:: Collected data entries ::
※ ※ ※
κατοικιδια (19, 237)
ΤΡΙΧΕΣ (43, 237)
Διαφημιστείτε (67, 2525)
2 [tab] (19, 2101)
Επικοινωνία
※ ※ ※
:: WHAT YOU NEED TO DO ::
Please give back the entries above, unchanged and complete.

:: RESULT OF THIS EXERCISE ::
κατοικιδια (19, 237)
ΤΡΙΧΕΣ (43, 237)
Διαφημιστείτε (67, 2525)
2 [tab] (19, 2101)
Επικοινωνία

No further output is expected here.